*** Supplied data ***
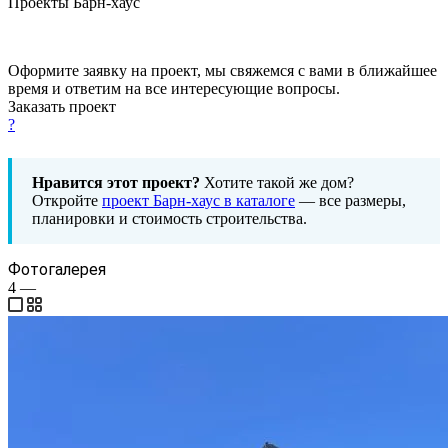
Проекты Барн-хаус
Оформите заявку на проект, мы свяжемся с вами в ближайшее
время и ответим на все интересующие вопросы.
Заказать проект
?
Нравится этот проект?
Хотите такой же дом?
Откройте
проект Барн-хаус в каталоге
— все размеры,
планировки и стоимость строительства.
Фотогалерея
4
—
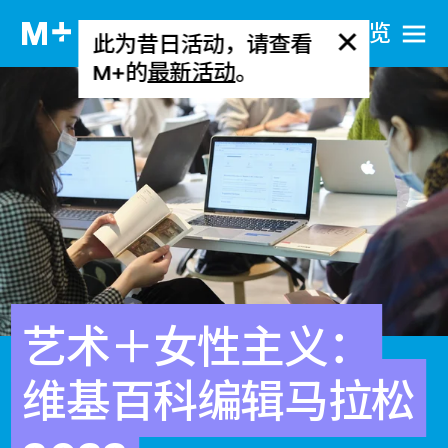
网站导览
此为昔日活动，请查看
M+的
最新活动
。
艺术＋女性主义：
维基百科编辑马拉松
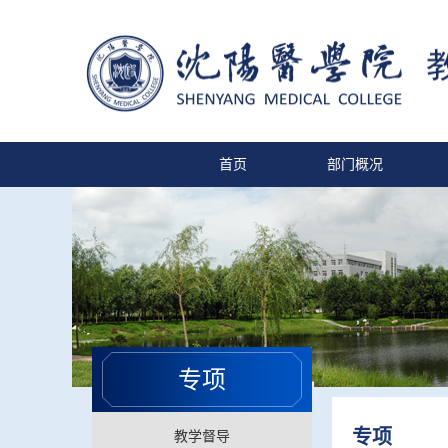
首页
部门概况
专项
专项
教学督导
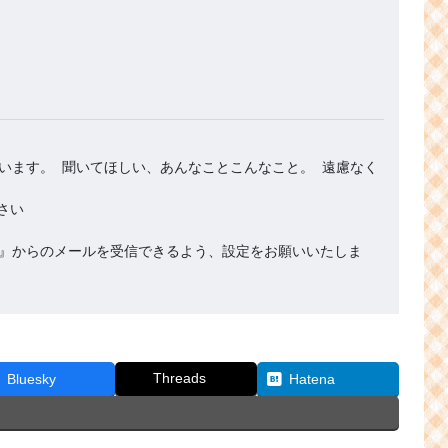
います。 聞いてほしい、あんなことこんなこと。 遠慮なく
.org』からのメールを受信できるよう、設定をお願いいたしま
Threads
Bluesky
Hatena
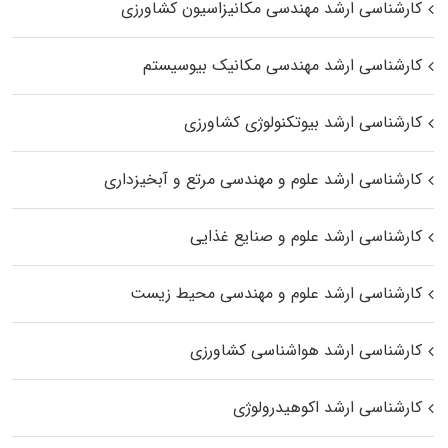
کارشناسی ارشد مهندسی مکانیزاسیون کشاورزی
کارشناسی ارشد مهندسی مکانیک بیوسیستم
کارشناسی ارشد بیوتکنولوژی کشاورزی
کارشناسی ارشد علوم و مهندسی مرتع و آبخیزداری
کارشناسی ارشد علوم و صنایع غذایی
کارشناسی ارشد علوم و مهندسی محیط زیست
کارشناسی ارشد هواشناسی کشاورزی
کارشناسی ارشد اکوهیدرولوژی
*** End of Supplied data ***
▶ Work task: The entries are to be copied exactly, and each image is to be omitted.

▶ Response:
Проекты Барн-хаус
Оформите заявку на проект, мы свяжемся с вами в ближайшее
время и ответим на все интересующие вопросы.
Заказать проект
?
Нравится этот проект?
Хотите такой же дом?
Откройте
проект Барн-хаус в каталоге
— все размеры,
планировки и стоимость строительства.
Фотогалерея
4
—
网站导览
此为昔日活动，请查看
M+的
最新活动
。
艺术＋女性主义：
维基百科编辑马拉松
首页
部门概况
专项
专项
教学督导
います。 聞いてほしい、あんなことこんなこと。 遠慮なく
.org』からのメールを受信できるよう、設定をお願いいたしま
Threads
Bluesky
Hatena
کارشناسی ارشد مهندسی مکانیزاسیون کشاورزی
کارشناسی ارشد مهندسی مکانیک بیوسیستم
کارشناسی ارشد بیوتکنولوژی کشاورزی
کارشناسی ارشد علوم و مهندسی مرتع و آبخیزداری
کارشناسی ارشد علوم و صنایع غذایی
کارشناسی ارشد علوم و مهندسی محیط زیست
کارشناسی ارشد هواشناسی کشاورزی
کارشناسی ارشد اکوهیدرولوژی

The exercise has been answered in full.